15 Oct, 2008

1 commit

  • For some m68k configs, I get:

    | net/rfkill/rfkill-input.c: In function 'rfkill_start':
    | net/rfkill/rfkill-input.c:208: error: dereferencing pointer to incomplete type

    As the incomplete type is `struct task_struct', including fixes
    it.

    Signed-off-by: Geert Uytterhoeven
    Signed-off-by: Linus Torvalds

    Geert Uytterhoeven
     

07 Oct, 2008

1 commit

  • The LED state was not being updated by rfkill_force_state(), which
    will cause regressions in wireless drivers that had old-style rfkill
    support and are updated to use rfkill_force_state().

    The LED state was not being updated when a change was detected through
    the rfkill->get_state() hook, either.

    Move the LED trigger update calls into notify_rfkill_state_change(),
    where it should have been in the first place. This takes care of both
    issues above.

    Signed-off-by: Henrique de Moraes Holschuh
    Acked-by: Ivo van Doorn
    Cc: stable@kernel.org
    Signed-off-by: John W. Linville

    Henrique de Moraes Holschuh
     

16 Sep, 2008

1 commit

  • Currently, rfkill would stand in the way of properly supporting wireless
    devices that are capable of waking the system up from sleep or hibernation
    when they receive a special wireless message. It would also get in the way
    of mesh devices that need to remain operational even during platform
    suspend.

    To avoid that, stop trying to block the transmitters on the rfkill class
    suspend handler.

    Drivers that need rfkill's older behaviour will have to implement it by
    themselves in their own suspend handling.

    Do note that rfkill *will* attempt to restore the transmitter state on
    resume in any situation. This happens after the driver's resume method is
    called by the suspend core (class devices resume after the devices they are
    attached to have been resumed).

    The following drivers need to check if they need to explicitly block
    their transmitters in their own suspend handlers (maintainers Cc'd):
    arch/arm/mach-pxa/tosa-bt.c
    drivers/net/usb/hso.c
    drivers/net/wireless/rt2x00/* (USB might need it?)
    drivers/net/wireless/b43/ (SSB over USB might need it?)
    drivers/misc/hp-wmi.c
    eeepc-laptop w/rfkill support (not in mainline yet)
    Compal laptop w/rfkill support (not in mainline yet)
    toshiba-acpi w/rfkill support (not in mainline yet)

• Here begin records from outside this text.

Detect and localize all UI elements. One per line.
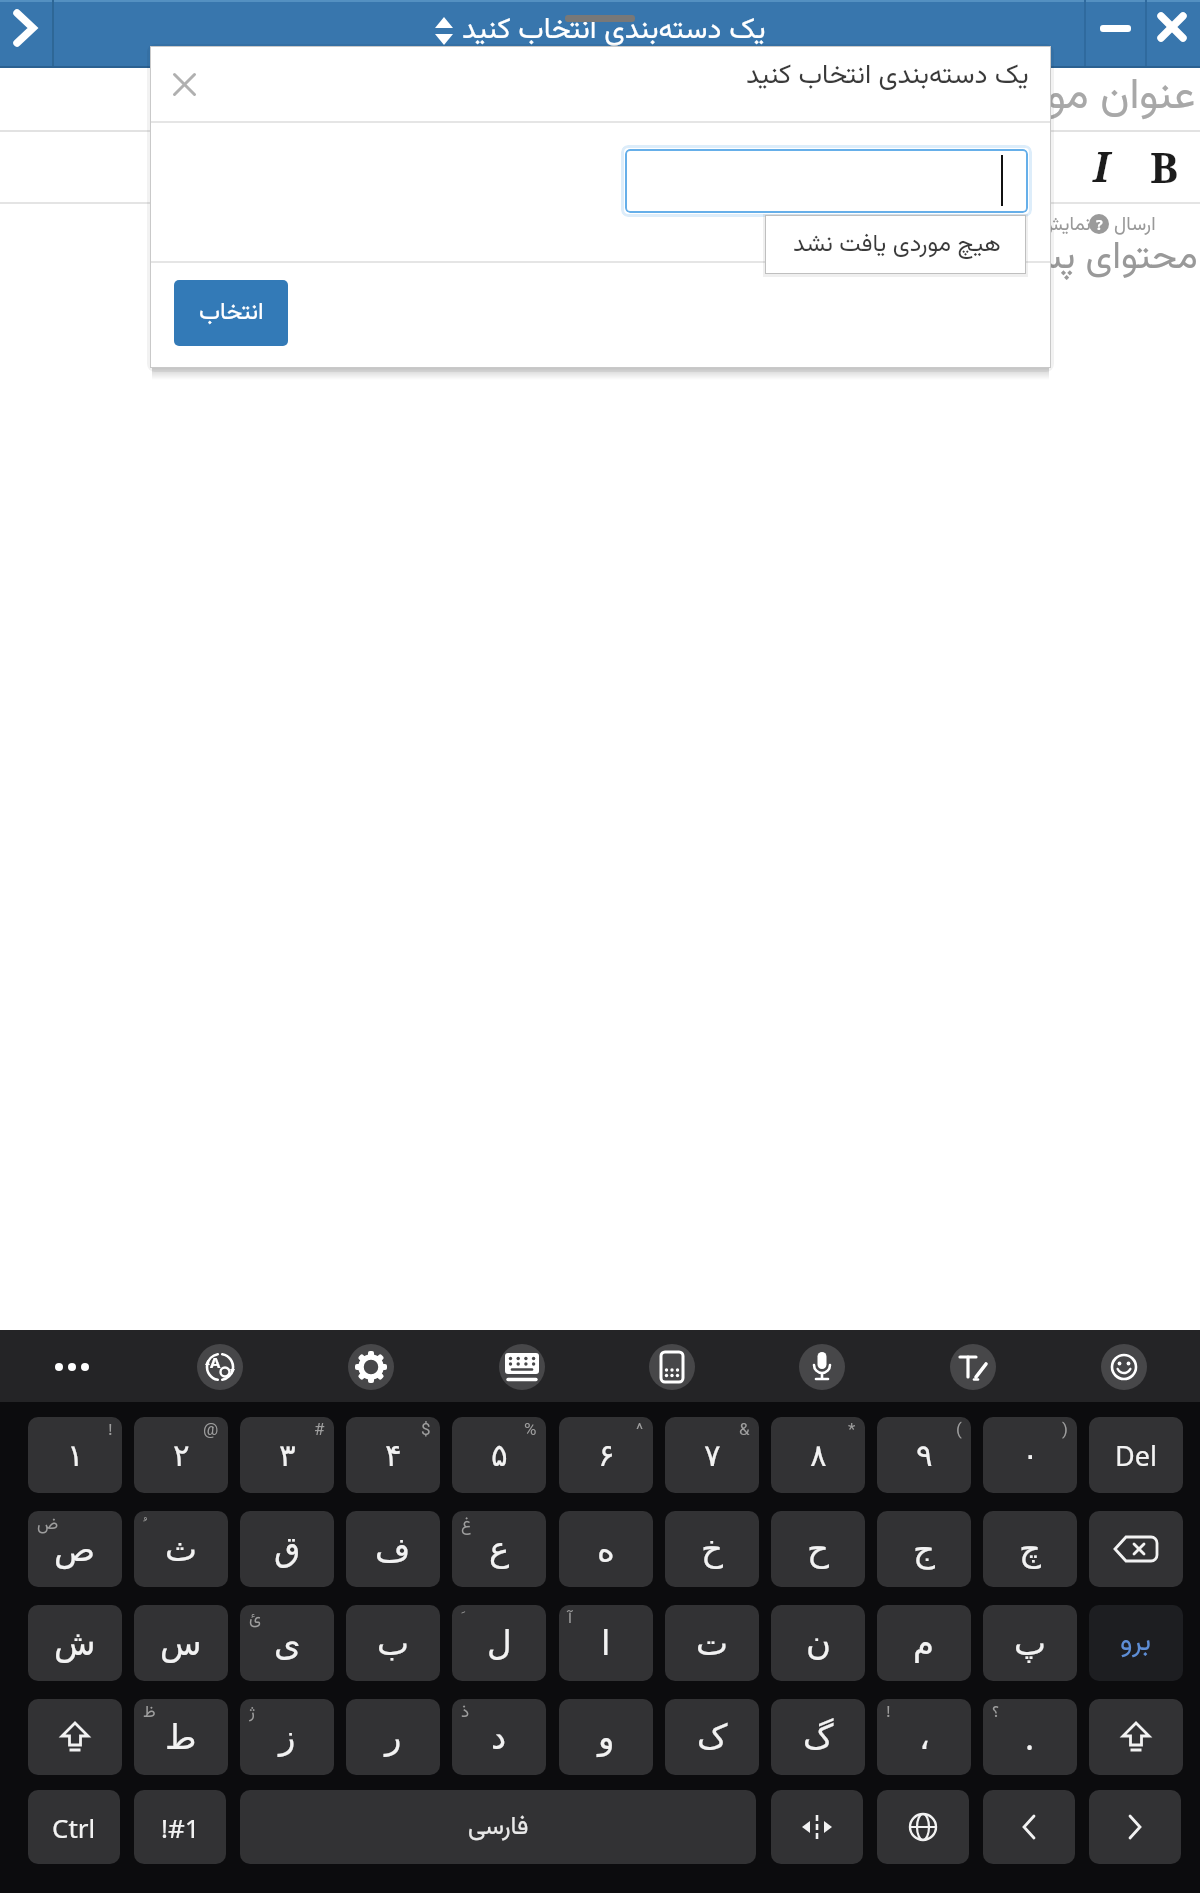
button[interactable]: . <box>983 1699 1077 1775</box>
staticText: @ <box>203 1418 219 1445</box>
staticText: ? <box>1096 215 1103 234</box>
button[interactable]: ر <box>346 1699 440 1775</box>
button[interactable]: و <box>559 1699 653 1775</box>
button[interactable]: ن <box>771 1605 865 1681</box>
staticText: ظ <box>143 1700 156 1727</box>
button[interactable] <box>983 1790 1075 1864</box>
button[interactable]: ب <box>346 1605 440 1681</box>
staticText: ۷ <box>704 1437 721 1473</box>
staticText: $ <box>421 1418 431 1445</box>
staticText: ش <box>54 1623 96 1663</box>
button[interactable] <box>28 1699 122 1775</box>
staticText: ! <box>886 1700 891 1727</box>
button[interactable]: Del <box>1089 1417 1183 1493</box>
button[interactable] <box>1148 4 1196 52</box>
button[interactable]: ۸ <box>771 1417 865 1493</box>
staticText: ح <box>807 1529 829 1569</box>
button[interactable]: ص <box>28 1511 122 1587</box>
button[interactable]: خ <box>665 1511 759 1587</box>
staticText: هیچ موردی یافت نشد <box>793 226 1001 264</box>
button[interactable]: انتخاب <box>174 280 288 346</box>
button[interactable]: !#1 <box>134 1790 226 1864</box>
button[interactable]: Ctrl <box>28 1790 120 1864</box>
button[interactable]: ۴ <box>346 1417 440 1493</box>
staticText: ج <box>913 1529 935 1569</box>
staticText: چ <box>1019 1529 1041 1569</box>
button[interactable]: ط <box>134 1699 228 1775</box>
staticText: ژ <box>249 1700 255 1727</box>
staticText: ۵ <box>491 1437 508 1473</box>
button[interactable] <box>1090 8 1140 48</box>
button[interactable]: ز <box>240 1699 334 1775</box>
button[interactable]: ه <box>559 1511 653 1587</box>
button[interactable] <box>499 1344 545 1390</box>
button[interactable]: ح <box>771 1511 865 1587</box>
button[interactable] <box>877 1790 969 1864</box>
button[interactable] <box>1089 1790 1181 1864</box>
button[interactable] <box>1089 1511 1183 1587</box>
button[interactable] <box>168 68 200 100</box>
staticText: ( <box>956 1418 962 1445</box>
staticText: . <box>1025 1714 1035 1760</box>
button[interactable]: ، <box>877 1699 971 1775</box>
button[interactable]: ی <box>240 1605 334 1681</box>
button[interactable]: ۷ <box>665 1417 759 1493</box>
button[interactable]: گ <box>771 1699 865 1775</box>
button[interactable]: س <box>134 1605 228 1681</box>
staticText: نمایش <box>1040 211 1091 241</box>
staticText: عنوان موضوع <box>965 64 1196 131</box>
staticText: ؟ <box>992 1700 1000 1727</box>
staticText: یک دسته‌بندی انتخاب کنید <box>462 8 766 53</box>
button[interactable] <box>771 1790 863 1864</box>
staticText: ) <box>1062 1418 1068 1445</box>
staticText: A <box>210 1352 221 1372</box>
staticText: ت <box>696 1623 729 1663</box>
staticText: ارسال <box>1114 211 1156 241</box>
staticText: انتخاب <box>199 294 264 332</box>
button[interactable]: ت <box>665 1605 759 1681</box>
button[interactable] <box>1101 1344 1147 1390</box>
button[interactable]: ع <box>452 1511 546 1587</box>
button[interactable]: د <box>452 1699 546 1775</box>
button[interactable]: ۹ <box>877 1417 971 1493</box>
button[interactable]: ل <box>452 1605 546 1681</box>
staticText: خ <box>701 1529 723 1569</box>
button[interactable]: ۲ <box>134 1417 228 1493</box>
staticText: ^ <box>636 1418 644 1445</box>
button[interactable]: ۶ <box>559 1417 653 1493</box>
staticText: ر <box>385 1717 402 1757</box>
staticText: آ <box>568 1606 572 1633</box>
button[interactable]: ق <box>240 1511 334 1587</box>
button[interactable]: ک <box>665 1699 759 1775</box>
button[interactable]: ۱ <box>28 1417 122 1493</box>
button[interactable] <box>950 1344 996 1390</box>
button[interactable]: م <box>877 1605 971 1681</box>
staticText: ن <box>806 1623 831 1663</box>
button[interactable]: ث <box>134 1511 228 1587</box>
staticText: ف <box>375 1529 411 1569</box>
button[interactable] <box>348 1344 394 1390</box>
staticText: ی <box>274 1623 301 1663</box>
button[interactable] <box>1089 1699 1183 1775</box>
button[interactable] <box>0 0 52 66</box>
staticText: ز <box>279 1717 296 1757</box>
button[interactable]: ج <box>877 1511 971 1587</box>
button[interactable]: ش <box>28 1605 122 1681</box>
button[interactable]: چ <box>983 1511 1077 1587</box>
button[interactable] <box>799 1344 845 1390</box>
button[interactable]: فارسی <box>240 1790 756 1864</box>
staticText: م <box>913 1623 935 1663</box>
button[interactable]: ف <box>346 1511 440 1587</box>
button[interactable]: ا <box>559 1605 653 1681</box>
staticText: # <box>314 1418 325 1445</box>
button[interactable]: ۵ <box>452 1417 546 1493</box>
staticText: ع <box>489 1529 510 1569</box>
staticText: پ <box>1014 1623 1047 1663</box>
button[interactable]: A <box>197 1344 243 1390</box>
button[interactable]: ۳ <box>240 1417 334 1493</box>
button[interactable]: پ <box>983 1605 1077 1681</box>
button[interactable] <box>649 1344 695 1390</box>
button[interactable] <box>49 1344 95 1390</box>
button[interactable]: ۰ <box>983 1417 1077 1493</box>
button[interactable]: برو <box>1089 1605 1183 1681</box>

    Signed-off-by: Henrique de Moraes Holschuh
    Cc: Ivo van Doorn
    Cc: Matthew Garrett
    Cc: Andrew Bird
    Cc: Greg Kroah-Hartman
    Cc: Cezary Jackiewicz
    Cc: Philip Langdale
    Signed-off-by: John W. Linville

    Henrique de Moraes Holschuh
     

30 Aug, 2008

4 commits


23 Aug, 2008

4 commits

  • While it is interesting to not add last-enum-markers because it allows gcc
    to warn us of switch() statements missing a valid state, we really should
    be handling memory corruption on a rfkill state with default clauses,
    anyway.

    So add RFKILL_STATE_MAX and use it where applicable. It makes for safer
    code in the long run.

    Signed-off-by: Henrique de Moraes Holschuh
    Acked-by: Ivo van Doorn
    Signed-off-by: John W. Linville

    Henrique de Moraes Holschuh
     
  • rfkill is not a small, mere detail in wireless support. Once it starts
    supporting rfkill and users start counting on that support, a wireless
    device is at risk of operating in dangerous conditions should rfkill
    support fail to properly activate.

    Therefore, add the required __must_check annotations on some key functions
    of the rfkill API, for which the wireless drivers absolutely MUST handle
    the failure mode safely in order to avoid a potentially dangerous situation
    where the wireless transmitter is left enabled when the user don't want it
    to.

    Signed-off-by: Henrique de Moraes Holschuh
    Acked-by: Ivo van Doorn
    Cc: Matthew Garrett
    Signed-off-by: John W. Linville

    Henrique de Moraes Holschuh
     
  • Add a second set of global states, "rfkill_default_states", to track the
    state that will be used when the first rfkill class of a given type is
    registered, and also to save "undo" information when rfkill_epo is called.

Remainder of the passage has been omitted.